Pinto Francesco, Calarco Alessandro, Recupero Salvatore Marco, Totaro Angelo, Sacco Emilio, Bassi Pierfrancesco
Università Cattolica del Sacro Cuore, Facoltà di Medicina e Chirurgia, Policlinico "A. Gemelli", Roma - Italy.
Urologia. 2013 Apr-Jun;80(2):87-98. doi: 10.5301/RU.2013.11285. Epub 2013 Jul 1.

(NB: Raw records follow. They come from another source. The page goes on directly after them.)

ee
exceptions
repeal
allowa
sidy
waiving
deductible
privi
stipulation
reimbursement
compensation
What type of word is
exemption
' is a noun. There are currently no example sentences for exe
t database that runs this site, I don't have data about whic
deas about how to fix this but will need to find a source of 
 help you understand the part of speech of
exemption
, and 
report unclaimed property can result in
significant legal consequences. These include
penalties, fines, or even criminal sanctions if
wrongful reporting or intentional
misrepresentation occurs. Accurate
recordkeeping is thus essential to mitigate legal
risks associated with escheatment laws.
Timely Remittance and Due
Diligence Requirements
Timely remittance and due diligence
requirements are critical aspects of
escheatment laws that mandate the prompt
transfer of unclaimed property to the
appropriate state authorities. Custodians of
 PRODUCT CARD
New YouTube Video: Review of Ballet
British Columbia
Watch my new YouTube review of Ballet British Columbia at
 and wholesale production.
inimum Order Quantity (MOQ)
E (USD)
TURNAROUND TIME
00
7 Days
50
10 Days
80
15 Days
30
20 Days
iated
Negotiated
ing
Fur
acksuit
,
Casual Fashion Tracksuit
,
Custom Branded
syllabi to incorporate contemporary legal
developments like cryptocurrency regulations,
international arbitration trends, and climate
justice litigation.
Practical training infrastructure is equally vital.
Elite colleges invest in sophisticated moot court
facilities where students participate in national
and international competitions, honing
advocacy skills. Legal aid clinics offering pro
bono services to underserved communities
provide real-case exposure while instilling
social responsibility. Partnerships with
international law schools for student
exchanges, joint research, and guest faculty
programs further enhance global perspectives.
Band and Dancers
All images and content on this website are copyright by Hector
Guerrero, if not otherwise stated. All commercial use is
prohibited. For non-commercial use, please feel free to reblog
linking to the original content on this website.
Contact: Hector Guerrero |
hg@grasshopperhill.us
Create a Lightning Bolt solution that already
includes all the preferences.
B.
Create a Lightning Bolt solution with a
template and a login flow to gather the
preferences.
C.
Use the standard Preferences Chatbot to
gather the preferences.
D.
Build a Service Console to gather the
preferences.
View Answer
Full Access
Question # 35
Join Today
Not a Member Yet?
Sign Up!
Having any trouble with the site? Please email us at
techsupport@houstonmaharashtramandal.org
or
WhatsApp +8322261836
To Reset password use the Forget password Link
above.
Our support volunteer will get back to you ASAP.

Brachytherapy (BT), using either a low-dose-rate (LDR) or mostly high-dose-rate (HDR) technique, is the device able to deliver the highest dose-rate in the most conformal way. It is used as monotherapy or in combination with external beam radiotherapy (EBRT). LDR-BT is mostly used as monotherapy; HDR-BT is combined with EBRT ± adjuvant hormone therapy. In patients with low-risk disease and in selected intermediate-risk patients, LDR-BT ensures long-term good disease control rates and HDR-BT can show similar results, even if with shorter follow-up. In patients with intermediate/high risk disease the combination therapy (EBRT + HDR-BT) shows better oncological outcomes compared to EBRT monotherapy, even if the role of adjuvant hormone therapy is still unclear. Literature shows variable efficacy of BT in case of local recurrence after EBRT and radical prostatectomy even if few cases have been reported with short follow-up. Side effects are acceptable (urogenital toxicity, urinary incontinence, sexual function) and comparable with the other treatment modalities. So far, randomized controlled trials comparing the different treatment modalities are necessary to clarify indications and real efficacy.
近距离放射治疗(BT),采用低剂量率(LDR)或大多采用高剂量率(HDR)技术,是一种能够以最适形的方式提供最高剂量率的设备。它可作为单一疗法使用,或与外照射放疗(EBRT)联合使用。LDR - BT大多用作单一疗法;HDR - BT与EBRT ± 辅助激素治疗联合使用。在低风险疾病患者和部分中风险患者中,LDR - BT可确保长期良好的疾病控制率,HDR - BT即使随访时间较短也能显示出相似的结果。在中/高风险疾病患者中,联合治疗(EBRT + HDR - BT)与EBRT单一疗法相比显示出更好的肿瘤学结果,尽管辅助激素治疗的作用仍不明确。文献表明,在EBRT和根治性前列腺切除术后局部复发的情况下,BT的疗效存在差异,即使报道的病例很少且随访时间短。副作用是可接受的(泌尿生殖系统毒性、尿失禁、性功能),且与其他治疗方式相当。到目前为止,有必要进行比较不同治疗方式的随机对照试验,以明确适应证和实际疗效。